The genetic basis of Tay-Sachs stems from a mutation to a gene on chromosome 15. The Tay-Sachs mutation leads to an inability to break down substances called gangliosides, and the accumulation of gangliosides leads to nerve cell death.
Tay-Sachs is an autosomal recessive disorder, which means that the baby must receive a copy of the mutated gene from both parents. Parents may carry the Tay-Sachs mutation without having the disease. If both parents carry the Tay-Sachs mutation, their child has a 25 percent chance of developing the disease.
Phenylketonuria
Phenylketonuria, also called PKU, is a genetic disease that affects babies. Patients with PKU carry a mutation in the gene PAH, which normally plays a role in breaking down the amino acid phenylalanine. Without a functional PAH gene, phenylalanine accumulates in nerve cells, leading to nerve cell damage and death, reports the University of Utah. Although babies are asymptomatic at birth, untreated PKU leads to massive brain damage. Like Tay-Sachs, PKU is an autosomal recessive disorder. Shortly after birth, babies are tested for blood levels of phenylalanine, and an abnormally high level may be used to diagnose PKU. PKU can be treated by consuming a protein-deficient diet to limit phenylalanine intake, and by avoiding artificial sweeteners that contain phenylalanine.
Fragile X Syndrome
Another genetic disease that affects babies is fragile X syndrome, also called Martin-Bell syndrome. It is the most common cause of inherited genetic mental retardation and impairment, reports the National Fragile X Foundation. It affects both males and females, though the symptoms of fragile X syndrome are typically more severe in males. Patients with fragile X syndrome experience mental disorders such as autism, along with bone and joint abnormalities and heart defects.

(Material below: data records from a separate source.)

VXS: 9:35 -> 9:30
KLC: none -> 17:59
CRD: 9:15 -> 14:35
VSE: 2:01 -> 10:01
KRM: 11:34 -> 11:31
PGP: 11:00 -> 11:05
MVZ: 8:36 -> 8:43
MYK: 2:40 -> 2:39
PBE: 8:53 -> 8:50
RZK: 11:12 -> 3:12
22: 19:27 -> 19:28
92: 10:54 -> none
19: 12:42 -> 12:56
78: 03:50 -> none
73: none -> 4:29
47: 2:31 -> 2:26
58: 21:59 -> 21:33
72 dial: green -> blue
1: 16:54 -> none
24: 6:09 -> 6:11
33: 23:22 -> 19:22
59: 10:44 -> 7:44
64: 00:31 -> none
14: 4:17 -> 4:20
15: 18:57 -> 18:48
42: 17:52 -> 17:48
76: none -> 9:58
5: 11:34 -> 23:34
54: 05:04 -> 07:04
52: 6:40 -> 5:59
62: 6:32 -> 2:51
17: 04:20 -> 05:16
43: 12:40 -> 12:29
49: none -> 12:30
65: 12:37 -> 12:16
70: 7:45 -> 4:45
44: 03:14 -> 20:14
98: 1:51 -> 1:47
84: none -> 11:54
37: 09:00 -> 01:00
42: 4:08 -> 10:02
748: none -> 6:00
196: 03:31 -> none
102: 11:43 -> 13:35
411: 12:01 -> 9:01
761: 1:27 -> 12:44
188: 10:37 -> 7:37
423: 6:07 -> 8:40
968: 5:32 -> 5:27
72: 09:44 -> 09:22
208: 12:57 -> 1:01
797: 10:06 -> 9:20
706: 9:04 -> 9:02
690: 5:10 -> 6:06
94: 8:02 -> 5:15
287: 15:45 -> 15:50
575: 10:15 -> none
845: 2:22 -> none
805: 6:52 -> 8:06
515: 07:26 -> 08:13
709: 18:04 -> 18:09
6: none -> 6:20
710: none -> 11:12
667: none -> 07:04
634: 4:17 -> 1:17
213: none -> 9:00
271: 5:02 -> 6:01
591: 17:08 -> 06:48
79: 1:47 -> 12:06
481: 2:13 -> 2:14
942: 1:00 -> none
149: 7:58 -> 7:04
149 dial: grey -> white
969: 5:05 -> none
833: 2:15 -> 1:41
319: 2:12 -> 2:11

Fragile X syndrome is caused by mutation to a gene FMR1, which is found on the X chromosome. Patients with fragile X syndrome have abnormal repeats of small sequences with DNA within the FMR1 gene, which causes the cells to inactivate the gene. Without an active FMR1 gene, cells lack a protein required for proper functioning, which causes the symptoms of fragile X syndrome. The treatment for fragile X syndrome typically includes therapies to treat the symptoms of the disease.